## WHAT YOU SHOULD DO:
What lines below contain the string "owned"? List them all.

_____

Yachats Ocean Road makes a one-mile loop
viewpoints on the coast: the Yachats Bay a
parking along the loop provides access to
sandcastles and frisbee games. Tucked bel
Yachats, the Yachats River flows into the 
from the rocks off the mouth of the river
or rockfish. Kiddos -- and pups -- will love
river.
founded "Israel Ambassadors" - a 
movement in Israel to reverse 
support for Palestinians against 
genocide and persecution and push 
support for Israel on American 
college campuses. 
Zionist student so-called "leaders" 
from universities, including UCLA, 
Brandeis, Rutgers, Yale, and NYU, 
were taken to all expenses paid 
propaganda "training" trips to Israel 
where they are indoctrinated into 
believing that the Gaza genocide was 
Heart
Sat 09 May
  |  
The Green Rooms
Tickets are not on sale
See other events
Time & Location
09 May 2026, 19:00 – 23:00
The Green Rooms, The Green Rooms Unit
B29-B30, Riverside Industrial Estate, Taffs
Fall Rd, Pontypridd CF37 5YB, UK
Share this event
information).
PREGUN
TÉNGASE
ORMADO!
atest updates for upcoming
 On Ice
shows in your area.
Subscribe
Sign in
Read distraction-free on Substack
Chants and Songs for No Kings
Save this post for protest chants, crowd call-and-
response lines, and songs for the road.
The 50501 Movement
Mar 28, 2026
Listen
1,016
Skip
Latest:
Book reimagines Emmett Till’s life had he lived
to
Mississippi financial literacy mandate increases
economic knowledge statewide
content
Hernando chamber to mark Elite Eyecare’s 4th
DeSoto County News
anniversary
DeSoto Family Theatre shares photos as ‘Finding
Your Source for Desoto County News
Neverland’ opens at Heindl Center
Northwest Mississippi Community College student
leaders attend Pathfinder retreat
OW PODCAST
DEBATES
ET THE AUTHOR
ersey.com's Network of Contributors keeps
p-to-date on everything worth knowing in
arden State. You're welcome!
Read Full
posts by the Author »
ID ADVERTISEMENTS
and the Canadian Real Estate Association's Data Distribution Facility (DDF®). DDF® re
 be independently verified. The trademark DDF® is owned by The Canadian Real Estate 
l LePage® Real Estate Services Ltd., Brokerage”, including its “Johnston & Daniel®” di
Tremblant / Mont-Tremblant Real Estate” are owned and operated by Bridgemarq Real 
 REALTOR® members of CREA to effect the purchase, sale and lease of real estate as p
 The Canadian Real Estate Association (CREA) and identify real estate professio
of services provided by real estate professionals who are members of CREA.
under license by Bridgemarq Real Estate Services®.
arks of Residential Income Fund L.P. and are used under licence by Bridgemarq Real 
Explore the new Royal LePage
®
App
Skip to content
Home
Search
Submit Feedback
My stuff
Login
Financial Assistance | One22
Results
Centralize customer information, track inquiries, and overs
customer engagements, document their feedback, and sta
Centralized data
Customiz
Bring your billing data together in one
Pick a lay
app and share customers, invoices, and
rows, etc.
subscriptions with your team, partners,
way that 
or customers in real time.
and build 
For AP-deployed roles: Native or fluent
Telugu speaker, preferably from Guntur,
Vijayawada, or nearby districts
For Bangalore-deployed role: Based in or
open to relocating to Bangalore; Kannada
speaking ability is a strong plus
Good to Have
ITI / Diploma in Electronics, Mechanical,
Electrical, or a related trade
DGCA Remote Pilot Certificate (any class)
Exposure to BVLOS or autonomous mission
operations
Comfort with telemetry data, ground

_____

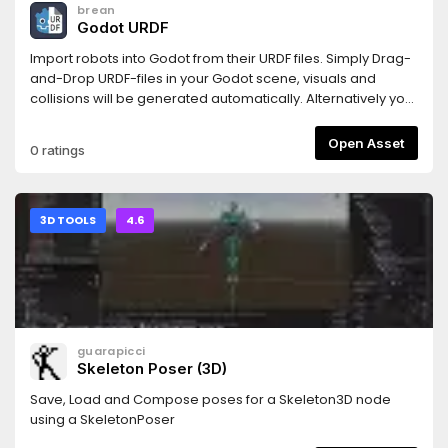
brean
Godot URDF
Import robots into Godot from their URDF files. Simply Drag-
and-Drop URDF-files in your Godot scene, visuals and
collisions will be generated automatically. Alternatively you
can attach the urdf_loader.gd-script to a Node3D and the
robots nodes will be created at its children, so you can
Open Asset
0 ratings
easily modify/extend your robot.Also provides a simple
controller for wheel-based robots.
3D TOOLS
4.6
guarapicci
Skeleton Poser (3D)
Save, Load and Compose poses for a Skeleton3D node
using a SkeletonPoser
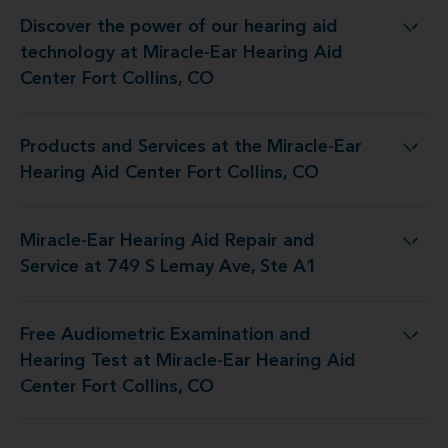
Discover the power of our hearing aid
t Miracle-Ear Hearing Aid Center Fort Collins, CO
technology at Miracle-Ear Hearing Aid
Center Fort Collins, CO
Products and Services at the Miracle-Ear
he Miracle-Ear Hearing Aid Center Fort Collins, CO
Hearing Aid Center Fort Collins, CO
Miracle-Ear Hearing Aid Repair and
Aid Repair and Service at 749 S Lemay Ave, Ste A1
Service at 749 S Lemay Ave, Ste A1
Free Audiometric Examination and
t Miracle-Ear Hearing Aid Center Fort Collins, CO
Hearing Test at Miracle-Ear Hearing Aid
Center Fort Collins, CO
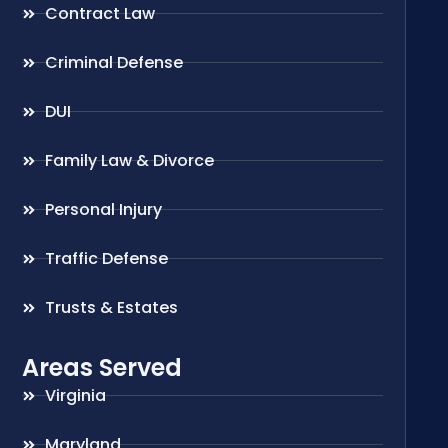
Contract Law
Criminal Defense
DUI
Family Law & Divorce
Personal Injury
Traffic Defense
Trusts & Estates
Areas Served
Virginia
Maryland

_____

## RESULT OF THE TASK:
 be independently verified. The trademark DDF® is owned by The Canadian Real Estate 
Tremblant / Mont-Tremblant Real Estate” are owned and operated by Bridgemarq Real 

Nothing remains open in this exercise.